Behauptung: Altenheime würden von Gemeinden und sozialen Diensten geleitet, nicht von medizinischem Personal. Es hätte an fachlicher Expertise gefehlt, ebenso an Pandemieplänen oder spezieller Ausrüstung. Zudem seien die Menschen dort sehr alt und wären sowieso bald gestorben. Die hohe Übersterblichkeit sei nicht zum Verhindern gewesen. Das Pflegepersonal infizierte die Bewohner am häufigsten, die konnte man nicht aussperren.
Wahr ist: In Pflegeheimen Göteborgs ließ man Covid-Patienten einfach alleine sterben, um Personal nicht anzustecken. Vielen älteren Patienten wurde Morphium statt Sauerstoff gegeben trotz genügend Vorräten. Lebensrettende Behandlungen sind ohne vorherige Untersuchung und ohne Information der Patienten oder deren Angehörigen verweigert worden (Brusselaers et al. 2022). Durch die offenen Schulen hat sich das Pflegepersonal über ihre Kinder infiziert und so das Virus in die Alten- und Pflegeheime getragen.
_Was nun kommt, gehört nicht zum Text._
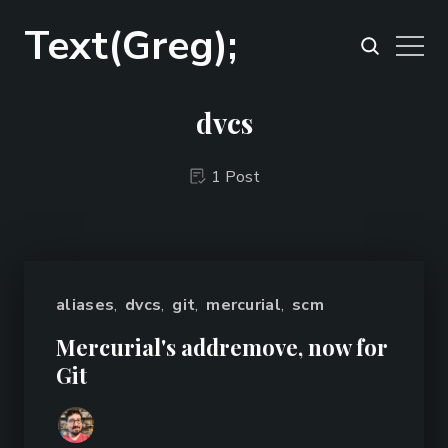
Text(Greg);
dvcs
1 Post
aliases
,
dvcs
,
git
,
mercurial
,
scm
Mercurial's addremove, now for
Git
Ebenso gab es auch keine Maskenpflicht, stattdessen wurde in Spitälern mit Face Shields gearbeitet, die kaum Schutz vor Aerosol-Übertragung bieten (Lindsley et al. 2020). Entsprechend kam es dort zu Ausbrüchen mit Todesfällen.
Entgegen seiner Behauptung leben in den Altersheimen nicht Zehntausend, sondern über 80 000 65jährige und älter. Die durchschnittliche Lebenserwartung ist auch nicht 6-8 Monate, sondern es sterben nur 20% innerhalb von 6 Monaten (Quelle: Library.fes.de)
Fakt: Vorerkrankten Schülern ist kein Heimunterricht erlaubt worden.
Behauptung: Dazu kommt, dass die Versorgung von chronisch Kranken sehr gut organisiert ist. Das erklärt aus meiner Sicht auch, warum die Übersterblichkeit etwa in den USA vier- oder fünfmal höher als in anderen westlichen Ländern war.
Wahr ist: Laut Brusselaers et al. (2021) durften vulnerable SchülerInnen nicht zuhause unterrichtet werden. Die Durchseuchung über die Bildungseinrichtungen gefährdete in erster Linie vulnerable Menschen aller Altersgruppen. Es gab kaum Infektionsschutzmaßnahmen.
Fakt: Vulnerable Gruppen waren durch die Durchseuchung besonders stark betroffen.
PLURV: Die Kritiker hätten den schwedischen Weg nicht ganz verstanden. Und dass es schon sehr bald positive Effekte geben würe. Im Sommer 2020 hätte es niedrigere Infektionszahlen gegeben als in allen anderen europäischen Ländern. Und einmal angekommen hätte man gegen die Sterblichkeit in den Altenheimen nicht viel tun können.
Wahr ist: Tegnell lenkt hier von der Grundaussage ab, dass vulnerable Gruppen am Anfang besonders stark betroffen waren. Von den positiven Effekten nach der Durchseuchung (vermeintlich erzielte Herdenimmunität) haben sie jedenfalls nichts mehr gehabt. Vulnerable Gruppen leben nicht nur in Altersheimen, das erwähnt Tegnell hier nicht (wird aber auch nicht explizit nachgefragt von Kruckenhauser).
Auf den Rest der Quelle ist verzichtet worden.